West and South Yorkshire leaders have already made clear that they want the Government tohand over significant powers in return for them agreeing to elected mayors.

Proposals set out by the Leeds City Region group of authorities include the power to raise money from business to pay for major infrastructure schemes, taking on the powers of the police and crime commissioner and introducing London-style franchised buses.

Roger Marsh, chairman of the Leeds City Region Local Enterprise Partnership - the body which brings together councils and business in the area to grow the economy - welcomed the Budget announcement on devolution.

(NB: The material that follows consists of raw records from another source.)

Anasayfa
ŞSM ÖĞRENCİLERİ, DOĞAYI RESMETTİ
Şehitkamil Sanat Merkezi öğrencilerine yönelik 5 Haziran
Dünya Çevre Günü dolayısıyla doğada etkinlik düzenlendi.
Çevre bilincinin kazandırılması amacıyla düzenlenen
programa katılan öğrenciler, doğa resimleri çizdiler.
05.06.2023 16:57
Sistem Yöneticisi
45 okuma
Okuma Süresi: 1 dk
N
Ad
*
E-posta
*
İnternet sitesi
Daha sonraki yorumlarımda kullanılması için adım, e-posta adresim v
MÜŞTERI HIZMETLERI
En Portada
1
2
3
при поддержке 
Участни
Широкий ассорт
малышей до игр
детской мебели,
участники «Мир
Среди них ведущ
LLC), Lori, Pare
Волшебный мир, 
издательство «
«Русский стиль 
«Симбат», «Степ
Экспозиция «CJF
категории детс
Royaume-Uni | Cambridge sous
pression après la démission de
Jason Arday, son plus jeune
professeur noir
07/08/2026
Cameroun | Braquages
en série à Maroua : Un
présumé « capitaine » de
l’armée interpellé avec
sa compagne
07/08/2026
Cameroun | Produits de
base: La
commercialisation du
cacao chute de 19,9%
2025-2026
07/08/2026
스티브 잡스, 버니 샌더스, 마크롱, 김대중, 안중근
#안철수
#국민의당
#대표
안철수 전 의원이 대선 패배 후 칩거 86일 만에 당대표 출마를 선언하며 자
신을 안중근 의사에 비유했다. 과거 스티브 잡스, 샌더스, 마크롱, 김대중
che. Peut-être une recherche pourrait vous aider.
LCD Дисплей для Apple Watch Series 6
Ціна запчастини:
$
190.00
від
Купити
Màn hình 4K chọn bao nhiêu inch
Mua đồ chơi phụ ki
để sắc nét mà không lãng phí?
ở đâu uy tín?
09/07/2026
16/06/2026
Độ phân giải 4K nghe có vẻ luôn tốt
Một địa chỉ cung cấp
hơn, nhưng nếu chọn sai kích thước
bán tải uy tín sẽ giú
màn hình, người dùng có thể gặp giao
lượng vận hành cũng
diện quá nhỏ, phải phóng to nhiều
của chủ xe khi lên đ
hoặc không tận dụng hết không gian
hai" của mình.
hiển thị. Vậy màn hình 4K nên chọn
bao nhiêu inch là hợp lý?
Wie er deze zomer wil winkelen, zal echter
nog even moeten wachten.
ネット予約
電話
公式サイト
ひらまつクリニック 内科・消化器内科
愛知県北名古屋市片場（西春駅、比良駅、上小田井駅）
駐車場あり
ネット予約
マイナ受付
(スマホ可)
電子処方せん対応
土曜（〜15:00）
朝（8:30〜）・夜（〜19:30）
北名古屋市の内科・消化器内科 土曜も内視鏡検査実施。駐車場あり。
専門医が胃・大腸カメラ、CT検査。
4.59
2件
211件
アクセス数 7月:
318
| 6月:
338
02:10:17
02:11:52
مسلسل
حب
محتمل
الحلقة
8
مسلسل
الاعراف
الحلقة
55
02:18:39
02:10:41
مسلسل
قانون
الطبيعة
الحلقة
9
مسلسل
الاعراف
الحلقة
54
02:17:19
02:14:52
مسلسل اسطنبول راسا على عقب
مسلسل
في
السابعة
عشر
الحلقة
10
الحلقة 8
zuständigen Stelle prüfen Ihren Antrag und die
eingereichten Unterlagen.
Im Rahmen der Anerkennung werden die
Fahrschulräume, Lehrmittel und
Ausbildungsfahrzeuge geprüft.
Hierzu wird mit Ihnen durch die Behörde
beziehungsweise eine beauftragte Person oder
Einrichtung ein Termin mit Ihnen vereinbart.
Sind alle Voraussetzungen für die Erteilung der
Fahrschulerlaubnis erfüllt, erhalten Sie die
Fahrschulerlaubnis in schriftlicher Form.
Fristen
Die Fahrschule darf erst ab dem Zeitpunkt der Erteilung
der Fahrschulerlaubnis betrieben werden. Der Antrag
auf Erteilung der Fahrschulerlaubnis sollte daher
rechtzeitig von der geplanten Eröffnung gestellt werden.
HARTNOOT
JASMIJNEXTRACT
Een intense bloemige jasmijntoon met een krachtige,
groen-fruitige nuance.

“Driving the region’s economy is paramount to all LEP activity and devolving further powers and funding will enable us to achieve our ambition to turn our economy into a net contributor to the public purse.

“What we need to see secured as part of ongoing discussions with government is a deal that would provide powers for our area to raise its own finances.

“Devolution is not real devolution without fiscal powers and we will continue to call for this as we work up the detail ahead of the Spending Review.”

Sheffield Council leader Julie Dore called on Mr Osborne to “put the substance behind their rhetoric.”

She said: “This is about more jobs, better jobs, and building a thriving economy for the people of Sheffield, now and for generations to come.

““It is clear that the government are determined to impose mayors as part of this process, and throughout the negotiations we have kept all options on the table.

“But the government need to demonstrate that they are willing to put greater investment, and local control over the programmes we need to deliver results, in return.”